“Note: LNG was not pumped as the fluid used underground to create the cracks.”
That was what I first thought when I read the headline. I didn’t figure it out until about the third paragraph, then it all made sense.
Thackney, one reason I love your posts: My neice’s husband sells drilling mud and other drilling materials to the operators down in Eagle Ford. Great guy. Your posts allow me to have a halfway intelligent conversation with him. He says there is another play in strata even deeper in Eagle Ford, but the technology to tap into it on a commerical scale isn’t there yet.
I would suspect economics mostly. But technology advance bring unreachable economics closer to grasp. Just as a decade or so ago did for Eagle Ford, Bakken and others.
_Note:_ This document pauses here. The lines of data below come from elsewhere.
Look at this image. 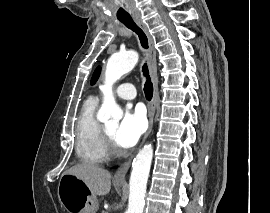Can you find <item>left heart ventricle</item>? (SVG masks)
<instances>
[{
	"label": "left heart ventricle",
	"mask_w": 270,
	"mask_h": 213,
	"mask_svg": "<svg viewBox=\"0 0 270 213\" xmlns=\"http://www.w3.org/2000/svg\"><path fill=\"white\" fill-rule=\"evenodd\" d=\"M106 130L109 132V134L112 136L113 140H114V134H115V131L117 129V125L116 124H113V125H107L105 126ZM115 142V140H114Z\"/></svg>",
	"instance_id": "b2bd125f"
}]
</instances>
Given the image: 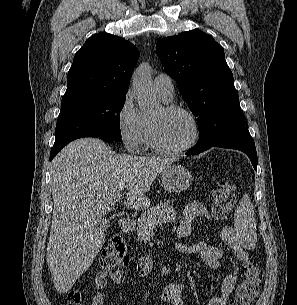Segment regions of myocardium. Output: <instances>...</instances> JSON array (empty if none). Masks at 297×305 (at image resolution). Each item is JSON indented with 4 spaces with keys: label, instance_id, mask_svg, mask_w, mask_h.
Here are the masks:
<instances>
[{
    "label": "myocardium",
    "instance_id": "obj_1",
    "mask_svg": "<svg viewBox=\"0 0 297 305\" xmlns=\"http://www.w3.org/2000/svg\"><path fill=\"white\" fill-rule=\"evenodd\" d=\"M162 110L167 114L181 113V114H184L185 116H187L190 119L192 126H193V135H192L191 139L185 145L176 147V148H168V147L164 146L161 143V141L159 140L156 124L151 119L150 125H149L150 146L154 150H156L157 152H159L163 155H177V154L184 153V152L188 151L189 149H191L196 144V142L198 141L199 136H200V124H199V121H198V118L196 117V115L191 110H189L183 106L175 105V104H168V105L164 106L162 108Z\"/></svg>",
    "mask_w": 297,
    "mask_h": 305
}]
</instances>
Colby Williford is vice president of land with Momentum Oil & Gas in Houston, a company focused on geologic formations that run deeper than the Eagle Ford, including the Edwards Limestone, Glen Rose Limestone and Pearsall Formation.
He said the leasing for those formations involved blocks of land already leased for Eagle Ford production.
“Everybody was leased. You couldn’t just look at the courthouse and find the landowner that wasn’t leased. We looked for deep rights that had expired,” Williford said. “There’s multiple ways for deep rights to drop off and other rights to come open.”